Fox North update: Did Kory Teneycke Punish Greg Weston For Telling Truth?

As you may know, Sun columnist Greg Weston has written several excellent pieces re government over-spending on the upcoming G-8/G-20. As you may also know, Kory Teneycke, the former Stephen Harper spokesperson and man behind Fox News North, is now Greg's boss over at Quebecor. Yesterday, a rumour circulated to the effect that Greg was in the dog-house with his new chief over the excessive truth content in his recent columns:

There was concern in the Parliamentary Press Gallery last week that the sudden appointment of Kory Teneycke, Mr. Harper's former communications director, to oversee journalists at the Quebecor Media Inc. Parliament Hill bureau, may have been related to controversial stories about the summit spending. Several of the most controversial reports were broken by a member of the bureau, Sun Media columnist Greg Weston.

It appears something happened. One source said Mr. Weston's column "is gone," and there were possible talks about a position in Washington, D.C.

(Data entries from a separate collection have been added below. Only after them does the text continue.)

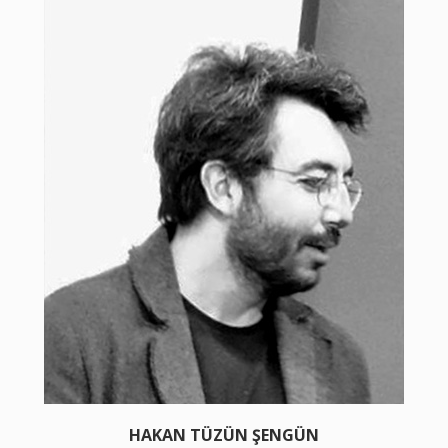
HAKAN TÜZÜN ŞENGÜN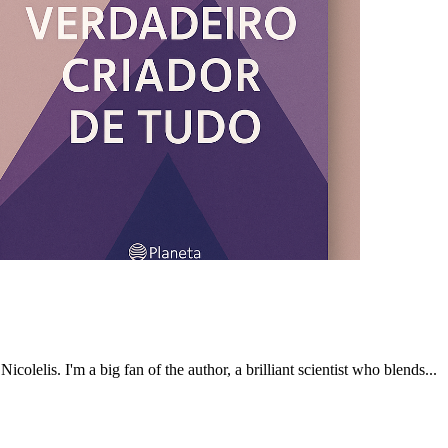
olelis. I'm a big fan of the author, a brilliant scientist who blends...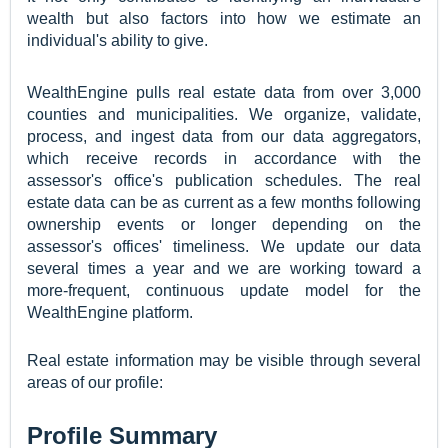
wealth but also factors into how we estimate an
individual's ability to give.
WealthEngine pulls real estate data from over 3,000
counties and municipalities. We organize, validate,
process, and ingest data from our data aggregators,
which receive records in accordance with the
assessor's office's publication schedules. The real
estate data can be as current as a few months following
ownership events or longer depending on the
assessor's offices' timeliness. We update our data
several times a year and we are working toward a
more-frequent, continuous update model for the
WealthEngine platform.
Real estate information may be visible through several
areas of our profile:
Profile Summary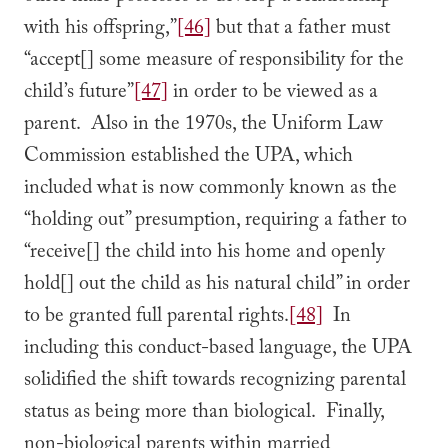
with his offspring,”
[46]
but that a father must
“accept[] some measure of responsibility for the
child’s future”
[47]
in order to be viewed as a
parent. Also in the 1970s, the Uniform Law
Commission established the UPA, which
included what is now commonly known as the
“holding out” presumption, requiring a father to
“receive[] the child into his home and openly
hold[] out the child as his natural child” in order
to be granted full parental rights.
[48]
In
including this conduct-based language, the UPA
solidified the shift towards recognizing parental
status as being more than biological. Finally,
non-biological parents within married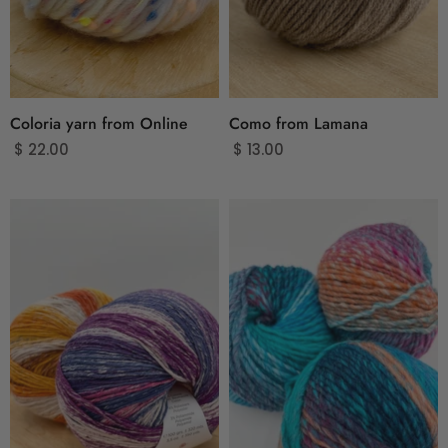
Coloria yarn from Online
Como from Lamana
$ 22.00
$ 13.00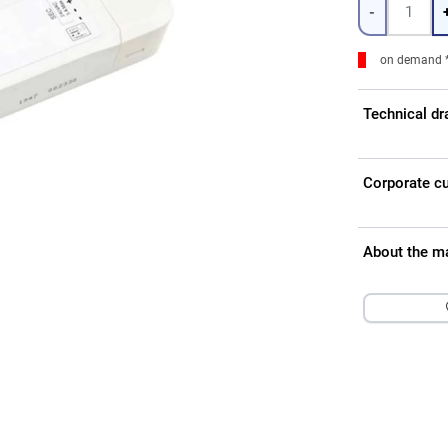
-
on demand 
Technical d
Corporate c
About the m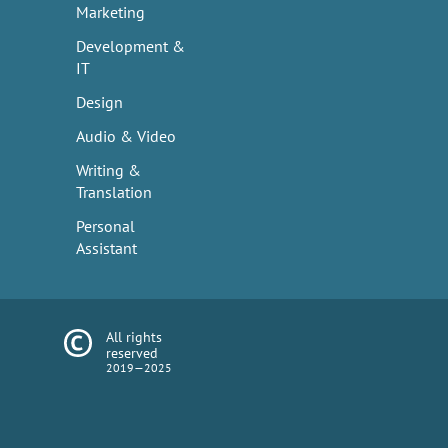
Marketing
Development &
IT
Design
Audio & Video
Writing &
Translation
Personal
Assistant
All rights
reserved
2019—2025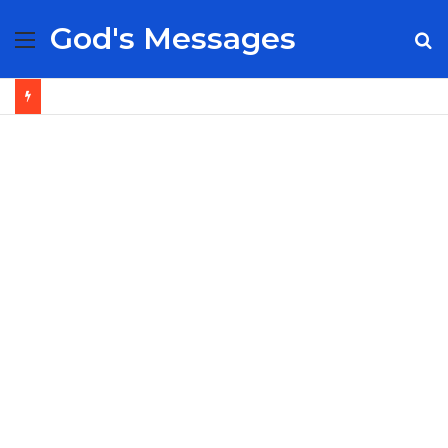
God's Messages
Menu
S
fo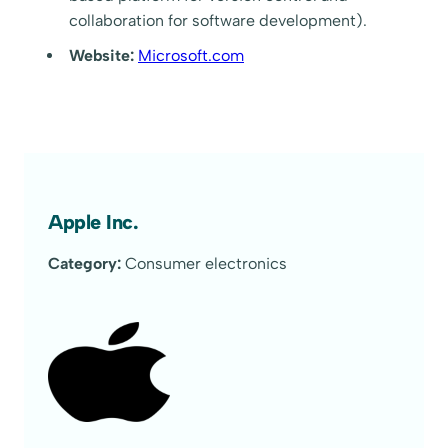
collaboration for software development).
Website:
Microsoft.com
Apple Inc.
Category:
Consumer electronics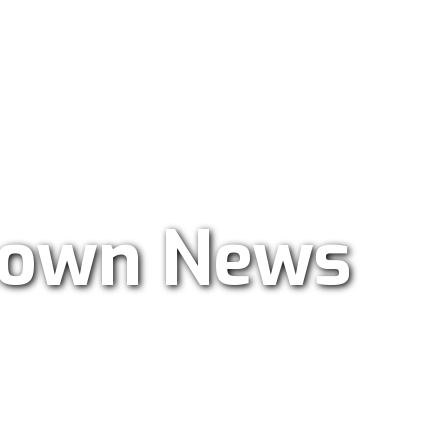
ar Radio 101.9
own News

A bit obscure, perhaps. But the folks at the Toronto Sun Family Blog are on the case:

A check by TSF revealed Greg's recent summit cost columns are archived under his name at torontosun.com, but there are no Weston column links on Sun Media's Eye on the Hill site.

Meanwhile, as we wait for Kory et al to launch their media Titanic, here's Bill Brioux dumping on the venture in a most entertaining manner:

It is interesting that CNN is proportionally way more popular in Canada than it is in the States, where ratings have dropped off to historic lows. To be fair, part of that can be attributed to an uneven playing field. Canadians have had 20 years to get used to CNN at channel 33 (as it is on Rogers Toronto). Fox News is buried way up the dial and off most cable plus packages.Which is presumably where the new Quebecor news channel will land.

[...]

Quebecor has a ways to go to prove it can compete in English Canadian TV. When they took over Toronto1, for example, competing ad sales guys started calling it Toronto zero-point-one to help illustrate its hold on the ratings.

While Canadian viewers have always had a sizable news appetite, not so much these days (check the latest CBC National News numbers) and especially not so much for for specialty news channels. CNN does draw more than the CBC or CTV news networks in Canada but it really is a race among turtles compared to overall viewing. Canadians tend to like their network newscasts to be dull and predictable, with CTV's Lloyd Robertson the big draw at 11 ever since he was pulled off pyramid duty.

2 comments:

  1. CNN is the most populat news channel in Canada? That's depressing.

    I caught this at Scott's and it got me seeing boogeymen. Everyone see the odd Sun editorial today saying "forget about Fake Lake, GUN REGISTRY!!!!342$%!!"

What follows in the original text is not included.